* [Exercise directions]: Below are the records; locate each line with the word "Markforged" and copy it.

-- Opening Marker --

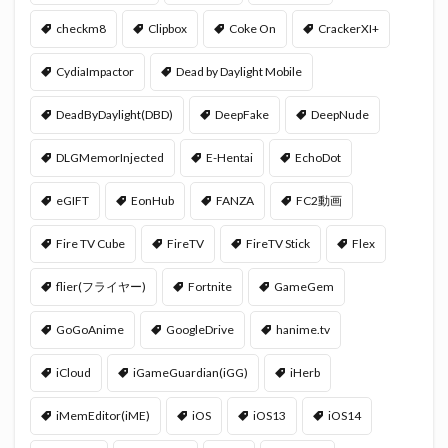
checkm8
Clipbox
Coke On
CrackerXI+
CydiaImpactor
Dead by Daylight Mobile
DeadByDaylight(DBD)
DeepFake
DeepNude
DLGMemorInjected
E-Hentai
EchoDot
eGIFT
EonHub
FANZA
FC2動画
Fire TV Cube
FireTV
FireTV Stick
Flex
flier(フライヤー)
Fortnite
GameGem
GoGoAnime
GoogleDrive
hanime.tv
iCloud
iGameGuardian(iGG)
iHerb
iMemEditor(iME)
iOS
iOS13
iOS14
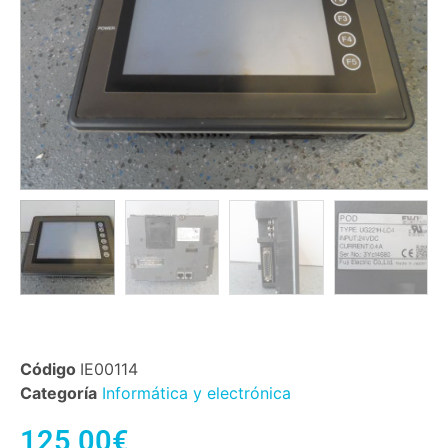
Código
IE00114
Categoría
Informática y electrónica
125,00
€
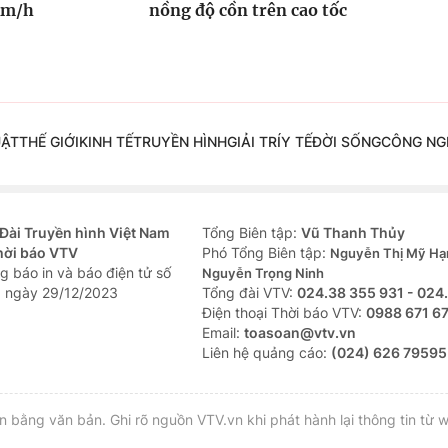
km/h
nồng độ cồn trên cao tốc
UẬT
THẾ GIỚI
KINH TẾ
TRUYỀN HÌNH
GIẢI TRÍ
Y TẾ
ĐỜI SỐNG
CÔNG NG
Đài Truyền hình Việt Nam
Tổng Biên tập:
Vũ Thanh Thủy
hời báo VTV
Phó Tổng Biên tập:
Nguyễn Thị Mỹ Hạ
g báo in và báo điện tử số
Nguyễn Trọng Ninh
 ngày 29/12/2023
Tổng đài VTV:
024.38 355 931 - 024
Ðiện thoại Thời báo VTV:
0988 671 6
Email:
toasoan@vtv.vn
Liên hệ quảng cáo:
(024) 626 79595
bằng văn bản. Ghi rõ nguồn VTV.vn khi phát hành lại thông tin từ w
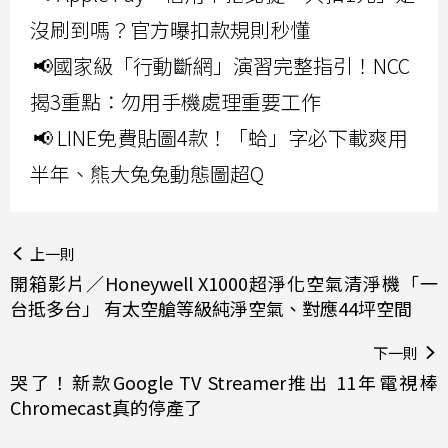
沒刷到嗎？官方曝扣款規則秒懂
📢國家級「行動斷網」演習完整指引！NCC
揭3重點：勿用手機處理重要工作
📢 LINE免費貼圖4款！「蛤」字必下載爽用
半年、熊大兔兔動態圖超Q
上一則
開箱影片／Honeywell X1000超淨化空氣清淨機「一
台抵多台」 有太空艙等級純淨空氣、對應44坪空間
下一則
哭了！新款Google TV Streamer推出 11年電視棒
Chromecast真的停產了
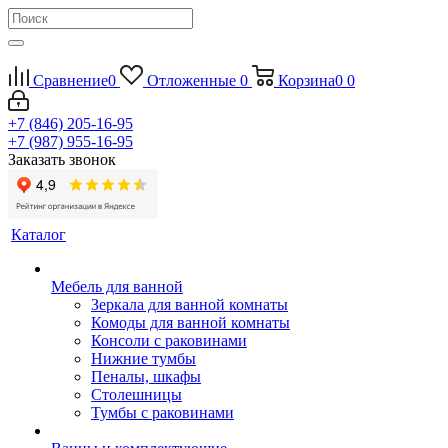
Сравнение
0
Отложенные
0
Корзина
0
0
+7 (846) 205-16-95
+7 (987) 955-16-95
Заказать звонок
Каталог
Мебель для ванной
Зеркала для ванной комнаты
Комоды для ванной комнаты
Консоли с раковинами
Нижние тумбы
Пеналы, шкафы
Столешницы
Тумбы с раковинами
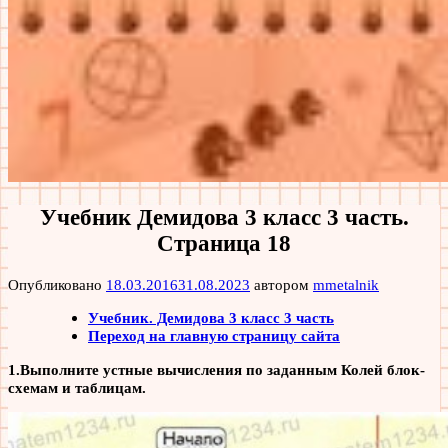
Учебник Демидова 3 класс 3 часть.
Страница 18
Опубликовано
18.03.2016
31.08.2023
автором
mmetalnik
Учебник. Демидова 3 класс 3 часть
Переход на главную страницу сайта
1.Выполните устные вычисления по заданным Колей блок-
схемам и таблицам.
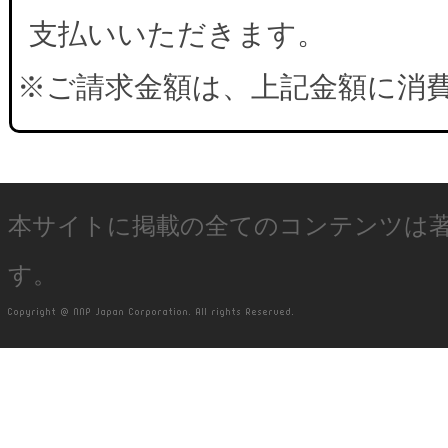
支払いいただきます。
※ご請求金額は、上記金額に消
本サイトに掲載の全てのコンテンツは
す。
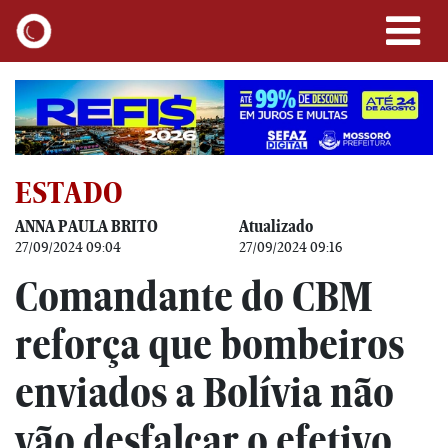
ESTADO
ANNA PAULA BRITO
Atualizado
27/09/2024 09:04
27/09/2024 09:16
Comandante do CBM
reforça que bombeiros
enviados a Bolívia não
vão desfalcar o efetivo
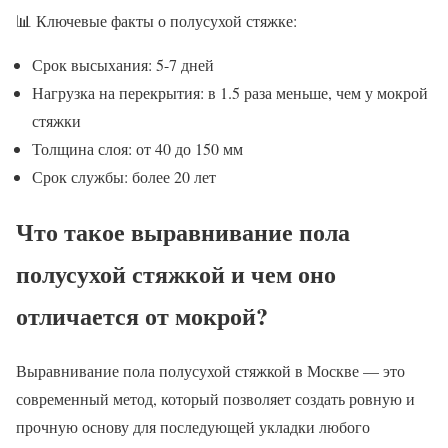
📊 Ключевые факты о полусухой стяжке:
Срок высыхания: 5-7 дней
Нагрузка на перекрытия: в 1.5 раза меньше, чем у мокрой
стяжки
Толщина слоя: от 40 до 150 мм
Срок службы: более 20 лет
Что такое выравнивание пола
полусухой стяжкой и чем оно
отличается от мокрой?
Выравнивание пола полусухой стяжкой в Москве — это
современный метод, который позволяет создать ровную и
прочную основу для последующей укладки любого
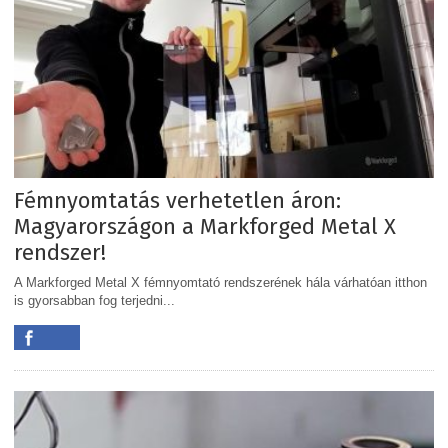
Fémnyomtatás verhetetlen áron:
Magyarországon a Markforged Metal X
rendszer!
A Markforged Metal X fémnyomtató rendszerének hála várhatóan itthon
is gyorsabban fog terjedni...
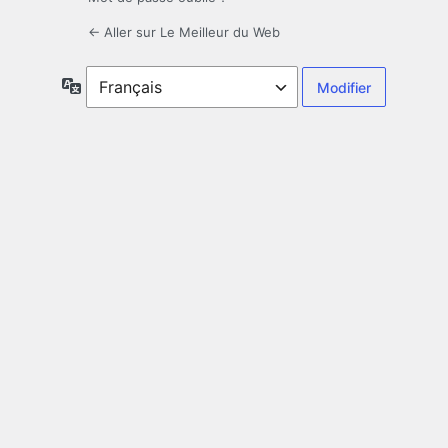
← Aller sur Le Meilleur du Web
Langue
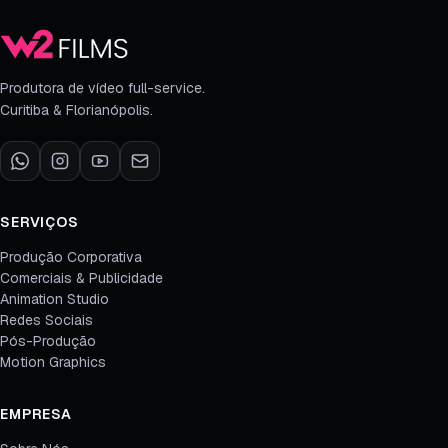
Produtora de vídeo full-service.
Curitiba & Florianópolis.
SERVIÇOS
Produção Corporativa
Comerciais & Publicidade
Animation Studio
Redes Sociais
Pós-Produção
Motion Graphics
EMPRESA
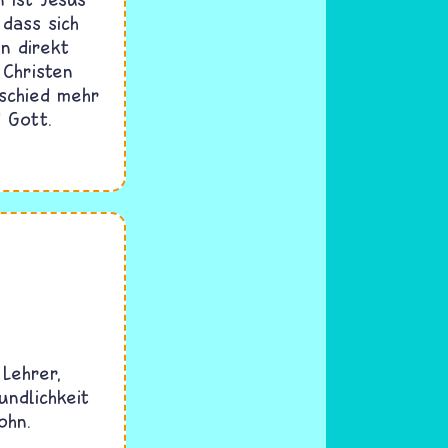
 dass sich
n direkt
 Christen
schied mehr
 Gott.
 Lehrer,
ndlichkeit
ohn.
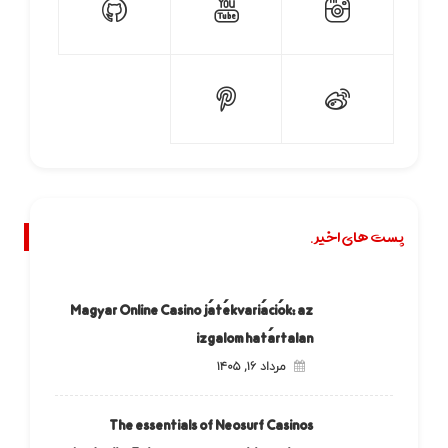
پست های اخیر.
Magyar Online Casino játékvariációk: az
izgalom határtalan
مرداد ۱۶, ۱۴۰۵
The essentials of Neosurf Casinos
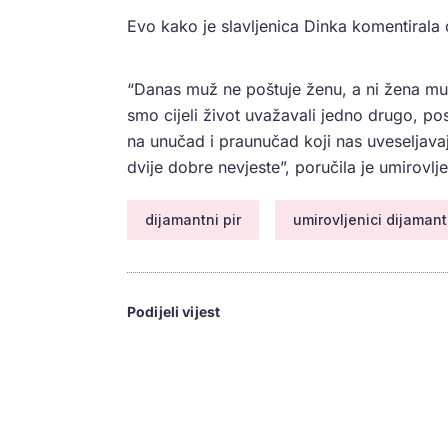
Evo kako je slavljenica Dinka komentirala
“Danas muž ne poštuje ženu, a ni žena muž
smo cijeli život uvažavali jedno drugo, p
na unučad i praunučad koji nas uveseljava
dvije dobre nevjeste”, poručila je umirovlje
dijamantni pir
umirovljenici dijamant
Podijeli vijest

-- Closing Marker --

* [Result of the task]:
Magyarországon a Markforged Metal X
A Markforged Metal X fémnyomtató rendszerének hála várhatóan itthon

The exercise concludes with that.